Another idea I've toyed with is removing Identify and it's brethren from the game, or at least making them high level spells. This means that the players will have to experiment with the items and listen to the descriptions for clues. In the dust, on the floor of the ruined cathedral that the party is exploring, the halfing rogue finds a small ring. The ring is made of silver, and engraved with a feather motif. The rogue, having no magical rings currently equipped and with the mage's decision that the ring is magical, decides to wear it. The next day, scaling the walls of the cathedral to get at the shining gem in the eye of the bronze image of Erythnul, a bit of old stonework breaks away and the rogue slips. Instead of careening downwards at nearly ten meters per second per second, he floats gently down and lights on the ground without any injury. He deduces that perhaps the ring is one of Featherfall.

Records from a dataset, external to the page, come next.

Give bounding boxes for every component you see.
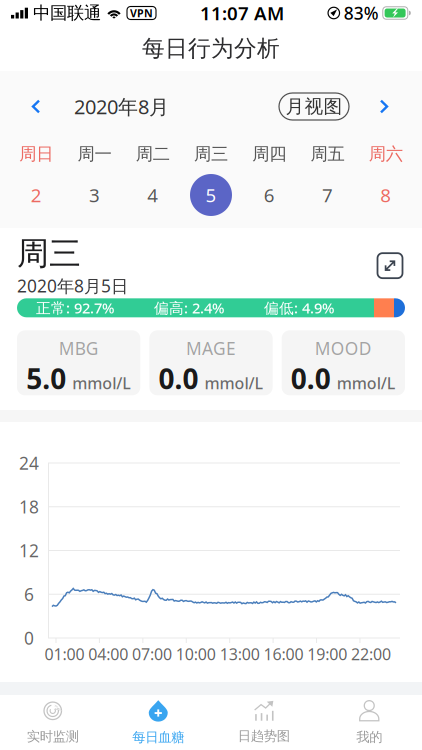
button[interactable]: 3 — [65, 171, 124, 219]
staticText: 每日行为分析 — [142, 35, 280, 62]
staticText: 24 — [19, 452, 39, 474]
staticText: 周四 — [252, 143, 286, 165]
staticText: 07:00 — [132, 643, 172, 665]
staticText: MAGE — [186, 337, 236, 360]
staticText: 13:00 — [220, 643, 260, 665]
staticText: mmol/L — [337, 372, 396, 394]
button[interactable]: 5 — [182, 171, 240, 219]
button[interactable]: Expand — [375, 251, 405, 281]
staticText: 周六 — [369, 143, 403, 165]
staticText: 5 — [206, 183, 216, 207]
staticText: 19:00 — [307, 643, 347, 665]
staticText: 2020年8月5日 — [17, 274, 128, 297]
staticText: 16:00 — [264, 643, 304, 665]
button[interactable]: 2 — [7, 171, 65, 219]
button[interactable]: 实时监测 — [0, 695, 106, 750]
staticText: 6 — [24, 583, 34, 606]
button[interactable]: 我的 — [316, 695, 422, 750]
staticText: 偏低: 4.9% — [264, 298, 334, 318]
staticText: 周日 — [19, 143, 53, 165]
staticText: 12 — [19, 539, 39, 562]
button[interactable]: Previous month — [14, 84, 58, 128]
staticText: 中国联通 — [33, 2, 101, 24]
staticText: 周二 — [136, 143, 170, 165]
staticText: 周三 — [17, 234, 81, 273]
button[interactable]: 每日血糖 — [106, 695, 211, 750]
staticText: 日趋势图 — [238, 728, 290, 744]
staticText: 正常: 92.7% — [36, 298, 114, 318]
button[interactable]: 8 — [357, 171, 415, 219]
staticText: 周三 — [194, 143, 228, 165]
staticText: 实时监测 — [27, 728, 79, 745]
staticText: 7 — [322, 183, 333, 207]
staticText: MOOD — [315, 337, 372, 360]
staticText: 偏高: 2.4% — [154, 298, 224, 318]
staticText: 我的 — [356, 729, 382, 745]
button[interactable]: 4 — [124, 171, 182, 219]
staticText: mmol/L — [72, 372, 131, 394]
staticText: 周一 — [77, 143, 111, 165]
staticText: 2 — [31, 183, 42, 207]
staticText: 11:07 AM — [200, 1, 284, 25]
staticText: MBG — [59, 337, 99, 360]
staticText: 6 — [264, 183, 275, 207]
staticText: 8 — [380, 183, 391, 207]
staticText: 0 — [24, 626, 34, 650]
staticText: mmol/L — [204, 372, 264, 394]
staticText: 0.0 — [158, 360, 198, 397]
staticText: 月视图 — [286, 95, 342, 118]
staticText: 01:00 — [44, 643, 84, 665]
button[interactable]: Next month — [362, 84, 406, 128]
staticText: 2020年8月 — [74, 93, 169, 120]
staticText: 0.0 — [291, 360, 331, 397]
staticText: 22:00 — [351, 643, 391, 665]
staticText: 5.0 — [26, 360, 66, 397]
staticText: 83% — [344, 2, 379, 24]
staticText: 18 — [19, 495, 39, 518]
staticText: 04:00 — [88, 643, 128, 665]
staticText: 每日血糖 — [132, 729, 184, 745]
button[interactable]: 7 — [298, 171, 357, 219]
button[interactable]: 6 — [240, 171, 298, 219]
staticText: VPN — [130, 6, 153, 20]
staticText: 10:00 — [176, 643, 216, 665]
staticText: 4 — [147, 183, 158, 207]
staticText: 3 — [89, 183, 100, 207]
button[interactable]: 月视图 — [279, 93, 349, 120]
button[interactable]: 日趋势图 — [211, 695, 316, 750]
staticText: 周五 — [311, 143, 345, 165]
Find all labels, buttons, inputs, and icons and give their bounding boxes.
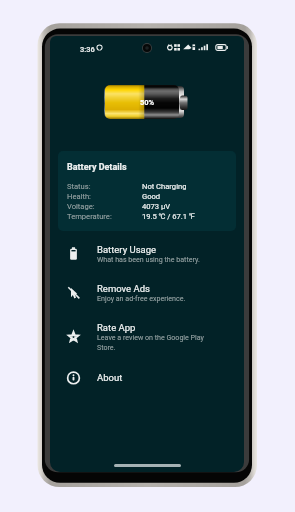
staticText: Enjoy an ad-free experience. [97,294,186,302]
staticText: Health: [67,192,142,201]
staticText: 19.5 ℃ / 67.1 ℉ [142,212,196,221]
button[interactable]: Remove ads [50,273,244,312]
staticText: Battery Details [67,162,127,173]
staticText: Leave a review on the Google Play Store. [97,333,209,351]
staticText: Not Charging [142,182,187,191]
staticText: 3:36 [80,45,95,54]
staticText: Remove Ads [97,283,150,294]
staticText: Temperature: [67,212,142,221]
other: About [67,371,80,384]
button[interactable]: About [50,361,244,394]
staticText: About [97,372,123,383]
staticText: Voltage: [67,202,142,211]
staticText: Rate App [97,322,136,333]
staticText: 4073 µV [142,202,171,211]
other: Remove ads [67,286,80,299]
staticText: Status: [67,182,142,191]
staticText: What has been using the battery. [97,255,200,263]
staticText: Battery Usage [97,244,157,255]
staticText: Good [142,192,161,201]
other: Rate app [67,330,80,343]
button[interactable]: Rate app [50,312,244,361]
other: Battery usage [67,247,80,260]
button[interactable]: Battery usage [50,234,244,273]
staticText: 50% [140,98,155,107]
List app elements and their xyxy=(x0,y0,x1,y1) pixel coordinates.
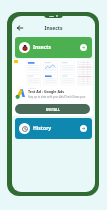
button[interactable]: INSTALL xyxy=(15,104,90,114)
staticText: History xyxy=(33,125,52,132)
button[interactable]: Back xyxy=(14,22,26,34)
staticText: Stay up to date with your Ads/Check/Grow… xyxy=(28,95,86,99)
staticText: Test Ad : Google Ads xyxy=(28,89,64,94)
button[interactable]: History xyxy=(15,118,92,139)
staticText: Insects xyxy=(33,44,51,51)
staticText: Insects xyxy=(12,25,95,32)
button[interactable]: Insects xyxy=(15,37,92,58)
staticText: INSTALL xyxy=(46,107,60,112)
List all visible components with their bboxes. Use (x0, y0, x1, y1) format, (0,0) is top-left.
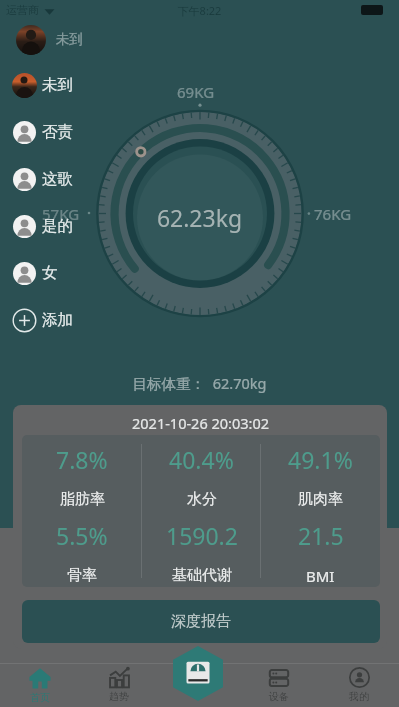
staticText: 我的 (349, 690, 369, 703)
staticText: 女 (42, 263, 58, 283)
button[interactable]: 女 (12, 259, 58, 287)
staticText: 是的 (42, 216, 73, 236)
staticText: 基础代谢 (172, 566, 232, 585)
staticText: 未到 (56, 31, 83, 48)
staticText: 趋势 (109, 690, 129, 703)
button[interactable]: 是的 (12, 212, 73, 240)
button[interactable]: 否责 (12, 118, 73, 146)
staticText: 40.4% (169, 444, 234, 475)
button[interactable]: 5.5% (22, 511, 142, 587)
staticText: 下午8:22 (0, 3, 399, 18)
staticText: 2021-10-26 20:03:02 (132, 413, 269, 433)
staticText: 设备 (269, 690, 289, 703)
button[interactable]: Measure weight (173, 646, 223, 701)
staticText: 水分 (187, 490, 217, 509)
staticText: 76KG (314, 204, 352, 224)
staticText: 这歌 (42, 169, 73, 189)
staticText: 7.8% (56, 444, 108, 475)
staticText: 否责 (42, 122, 73, 142)
button[interactable]: 40.4% (142, 435, 261, 511)
staticText: 目标体重： 62.70kg (0, 373, 399, 393)
button[interactable]: 未到 (16, 24, 83, 55)
button[interactable]: 趋势 (79, 663, 159, 707)
button[interactable]: 未到 (12, 71, 73, 99)
staticText: 深度报告 (171, 612, 231, 631)
staticText: 肌肉率 (298, 490, 343, 509)
button[interactable]: 21.5 (261, 511, 380, 587)
staticText: 未到 (42, 75, 73, 95)
button[interactable]: 1590.2 (142, 511, 261, 587)
staticText: 21.5 (298, 520, 344, 551)
staticText: 脂肪率 (60, 490, 105, 509)
staticText: 骨率 (67, 566, 97, 585)
staticText: 添加 (42, 310, 73, 330)
staticText: 49.1% (288, 444, 353, 475)
staticText: 首页 (30, 691, 50, 704)
staticText: 1590.2 (166, 520, 238, 551)
button[interactable]: 49.1% (261, 435, 380, 511)
staticText: 运营商 (6, 3, 39, 17)
button[interactable]: 这歌 (12, 165, 73, 193)
staticText: BMI (306, 566, 335, 586)
button[interactable]: 首页 (0, 663, 79, 707)
staticText: 69KG (177, 82, 215, 102)
button[interactable]: 添加 (12, 306, 73, 334)
button[interactable]: 我的 (319, 663, 399, 707)
staticText: 5.5% (56, 520, 108, 551)
staticText: 57KG (42, 204, 80, 224)
button[interactable]: 设备 (239, 663, 319, 707)
button[interactable]: 深度报告 (22, 600, 380, 643)
button[interactable]: 7.8% (22, 435, 142, 511)
staticText: 62.23kg (0, 202, 399, 233)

The obvious advantage here is one of atmosphere and experimentation. The party encounters magical items in much the same way one encounters a strange room in a dungeon. They are described, and the party has to decide what to do with that. Dark blades that drip blood and glow with an evil light can't just be filed away as a "+3 cold iron sword with will checks to avoid domination". They suddenly represent an unknown danger, and that makes magic item treasures that much more interesting. The down side is that the loot sheets get silly after a while, with a dozen unidentified rings that had no obvious effect, and the DM has to keep track of who all has what and when it would affect them. It also means that past about level ten in the old 3.5 parlance, no one knows what the hell their attack mod is anymore. It's all mysteriously affected by items that are unknowable.

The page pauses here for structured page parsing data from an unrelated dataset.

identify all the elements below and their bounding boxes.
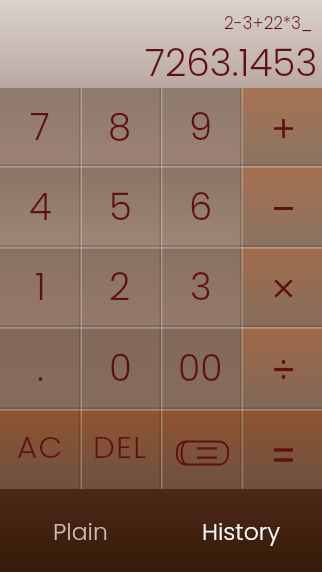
button[interactable]: Plain xyxy=(0,489,161,572)
button[interactable]: 3 xyxy=(160,247,241,327)
button[interactable]: Equals xyxy=(241,409,322,489)
staticText: 8 xyxy=(108,101,132,153)
button[interactable]: 0 xyxy=(80,327,160,409)
staticText: 00 xyxy=(178,343,223,393)
staticText: 7263.1453 xyxy=(145,37,318,89)
button[interactable]: 6 xyxy=(160,166,241,247)
button[interactable]: 00 xyxy=(160,327,241,409)
button[interactable]: 8 xyxy=(80,88,160,166)
button[interactable]: 7 xyxy=(0,88,80,166)
button[interactable]: 2 xyxy=(80,247,160,327)
button[interactable]: Plus xyxy=(241,88,322,166)
button[interactable]: History xyxy=(161,489,322,572)
staticText: AC xyxy=(17,425,64,468)
button[interactable]: DEL xyxy=(80,409,160,489)
staticText: 3 xyxy=(190,261,212,313)
staticText: . xyxy=(37,342,44,394)
staticText: History xyxy=(202,515,281,548)
staticText: 5 xyxy=(109,181,132,233)
staticText: 0 xyxy=(109,342,132,394)
staticText: 6 xyxy=(189,181,213,233)
staticText: 2 xyxy=(109,261,131,313)
button[interactable]: Backspace xyxy=(160,409,241,489)
staticText: 9 xyxy=(189,101,213,153)
staticText: 1 xyxy=(35,261,46,313)
button[interactable]: . xyxy=(0,327,80,409)
staticText: Plain xyxy=(53,515,108,548)
button[interactable]: Divide xyxy=(241,327,322,409)
button[interactable]: Multiply xyxy=(241,247,322,327)
staticText: 2-3+22*3_ xyxy=(224,11,313,35)
button[interactable]: 9 xyxy=(160,88,241,166)
button[interactable]: 4 xyxy=(0,166,80,247)
staticText: 4 xyxy=(29,181,52,233)
button[interactable]: Minus xyxy=(241,166,322,247)
button[interactable]: 5 xyxy=(80,166,160,247)
button[interactable]: 1 xyxy=(0,247,80,327)
staticText: 7 xyxy=(30,101,50,153)
staticText: DEL xyxy=(93,425,148,468)
button[interactable]: AC xyxy=(0,409,80,489)
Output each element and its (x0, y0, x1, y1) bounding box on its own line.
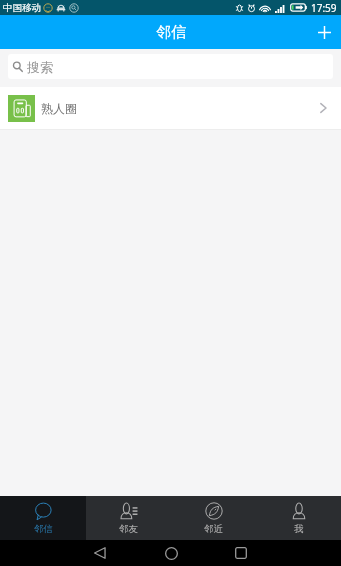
staticText: 搜索 (27, 59, 53, 75)
button[interactable]: 邻信 (0, 496, 86, 540)
staticText: 我 (294, 523, 304, 535)
button[interactable]: 熟人圈 (0, 87, 341, 129)
button[interactable]: Home (158, 540, 184, 566)
button[interactable]: Back (87, 540, 113, 566)
staticText: 17:59 (311, 1, 337, 15)
staticText: 中国移动 (3, 2, 41, 14)
staticText: 邻近 (204, 523, 223, 535)
button[interactable]: 邻近 (171, 496, 256, 540)
button[interactable]: Add (307, 15, 341, 49)
staticText: 邻信 (34, 523, 53, 535)
button[interactable]: 邻友 (86, 496, 171, 540)
staticText: 熟人圈 (41, 101, 77, 116)
staticText: 邻友 (119, 523, 138, 535)
button[interactable]: 我 (256, 496, 341, 540)
button[interactable]: 搜索 (8, 54, 333, 79)
button[interactable]: Recents (228, 540, 254, 566)
staticText: 邻信 (156, 23, 186, 42)
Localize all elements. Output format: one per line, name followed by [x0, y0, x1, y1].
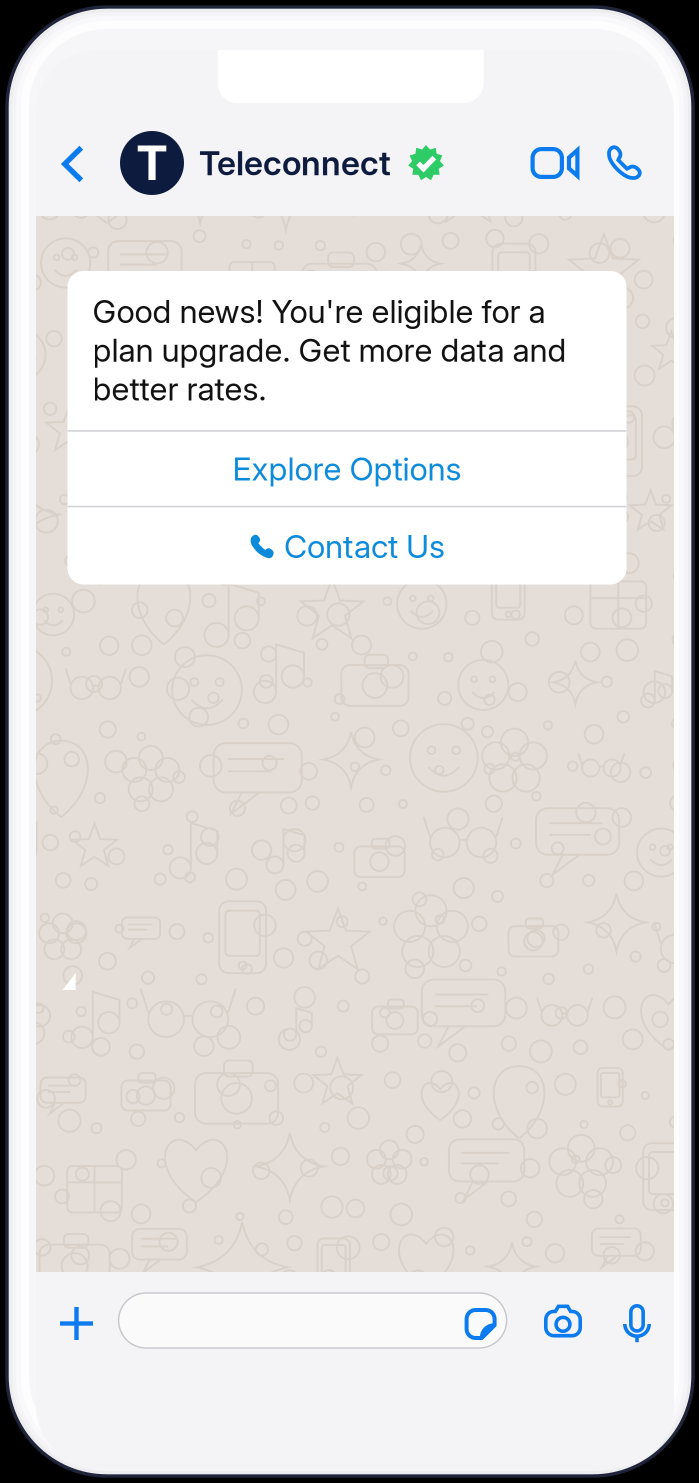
button[interactable]: Voice call [595, 132, 653, 194]
staticText: Teleconnect [199, 143, 391, 183]
button[interactable]: Camera [533, 1291, 593, 1351]
button[interactable]: Video call [524, 132, 586, 194]
button[interactable]: Voice message [609, 1294, 665, 1354]
staticText: Explore Options [232, 449, 462, 488]
staticText: Good news! You're eligible for a plan up… [92, 292, 566, 408]
button[interactable]: Explore Options [68, 432, 626, 506]
button[interactable]: Stickers [456, 1299, 506, 1349]
button[interactable]: Contact Us [68, 507, 626, 585]
staticText: T [136, 134, 168, 192]
button[interactable]: Attach [46, 1293, 107, 1354]
button[interactable]: Back [44, 133, 102, 195]
staticText: Contact Us [284, 527, 445, 566]
button[interactable]: Teleconnect [199, 132, 444, 194]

Since it's good to do things in threes, I'll mention a sort of compromise between these two that I've considered in the past, and seen implemented with some success. Now, this takes cues from a videogame, so bear with me. In Diablo, a game that any gamer has heard of, you play a Fighting-Man, Magic-User, or Thief. Of course they use different names, and a different ruleset, but the game is as close to old-school endless dungeon sort of play as possible. Anyway, magic items you find while tromping around in the dungeon are all unidentified when you get them. In the game, you can't use them until they are IDed, but eh. Anyway, the core concept is that there is exactly one NPC that can identify items. He stands around in town and charges you for the service. This might work for D&D as well, particularly if travelling back and forth from dungeon to town is nontrivial. The party finds magical items, but can't ID them by themselves, in the dark of the dungeon. They can use them and try to work it out, but they can't just cast the spell.

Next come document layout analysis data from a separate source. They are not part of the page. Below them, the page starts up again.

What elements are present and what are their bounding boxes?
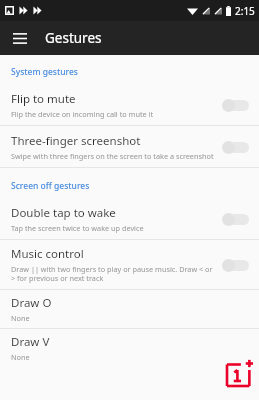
staticText: 2:15	[235, 4, 255, 18]
staticText: Draw || with two fingers to play or paus…	[11, 264, 216, 283]
staticText: None	[11, 352, 30, 362]
button[interactable]: Music control	[0, 240, 259, 289]
button[interactable]: Draw V	[0, 329, 259, 367]
staticText: Draw V	[11, 334, 50, 350]
button[interactable]: Draw O	[0, 290, 259, 328]
staticText: Flip the device on incoming call to mute…	[11, 109, 154, 119]
button[interactable]: Open navigation menu	[8, 26, 32, 50]
staticText: System gestures	[11, 66, 78, 78]
button[interactable]: Toggle	[222, 97, 250, 113]
staticText: Tap the screen twice to wake up device	[11, 223, 144, 233]
staticText: Screen off gestures	[11, 180, 90, 192]
button[interactable]: Toggle	[222, 211, 250, 227]
staticText: Music control	[11, 246, 84, 262]
staticText: Gestures	[45, 29, 102, 47]
staticText: Flip to mute	[11, 91, 76, 107]
staticText: Swipe with three fingers on the screen t…	[11, 151, 214, 161]
button[interactable]: Three-finger screenshot	[0, 126, 259, 167]
staticText: Draw O	[11, 295, 52, 311]
staticText: None	[11, 313, 30, 323]
button[interactable]: Flip to mute	[0, 84, 259, 125]
staticText: Double tap to wake	[11, 205, 116, 221]
button[interactable]: Double tap to wake	[0, 198, 259, 239]
button[interactable]: Toggle	[222, 139, 250, 155]
button[interactable]: Toggle	[222, 257, 250, 273]
staticText: Three-finger screenshot	[11, 133, 141, 149]
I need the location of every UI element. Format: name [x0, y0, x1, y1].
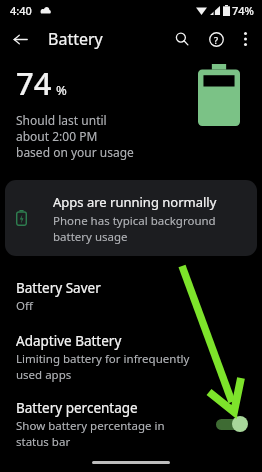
button[interactable]: Search: [168, 25, 196, 53]
staticText: Should last until about 2:00 PM based on…: [16, 112, 134, 160]
staticText: Phone has typical background battery usa…: [53, 213, 216, 244]
staticText: 74: [16, 62, 52, 104]
staticText: ?: [214, 34, 219, 46]
staticText: 74%: [232, 3, 254, 18]
staticText: Battery: [48, 28, 103, 50]
staticText: Apps are running normally: [53, 193, 217, 211]
button[interactable]: Adaptive Battery: [0, 323, 262, 391]
button[interactable]: More options: [232, 26, 258, 52]
button[interactable]: Battery Saver: [0, 270, 262, 323]
staticText: Limiting battery for infrequently used a…: [16, 351, 190, 382]
button[interactable]: Battery percentage: [0, 391, 262, 457]
staticText: %: [56, 81, 67, 99]
staticText: 4:40: [10, 3, 32, 18]
staticText: Adaptive Battery: [16, 332, 122, 350]
staticText: Battery Saver: [16, 279, 101, 297]
other: Battery percentage toggle: [216, 416, 250, 432]
button[interactable]: Help: [202, 25, 230, 53]
staticText: Off: [16, 298, 33, 314]
button[interactable]: Apps are running normally: [5, 180, 257, 256]
staticText: Show battery percentage in status bar: [16, 418, 165, 449]
button[interactable]: Back: [6, 25, 34, 53]
staticText: Battery percentage: [16, 399, 138, 417]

Back in town, at the Order of Cuthbert, the identifier guy can do it. Why can he cast it when the party can't? Stretch those DM fiat muscles! Perhaps there is a large, immobile spell focus. Maybe a caster needs a place sanctified by one of a few specific gods to be able to ID items. Perhaps the identification isn't magical so much as research in grand tomes that catalog specific types of magical emanations and pulses, that cannot be memorized in a sense that provides any help whatsoever. In any case, a group of combat-based adventurers just can't solidly identify items in the wild. This approach encourages a longer period of experimentation before the identification, and also allows the players to eventually condense their loot sheets to a more readable form.

Tell me, what do you guys use? How do you handle this issue? It's not exactly a huge show-stopper for general play, but it's still interesting enough to hear about.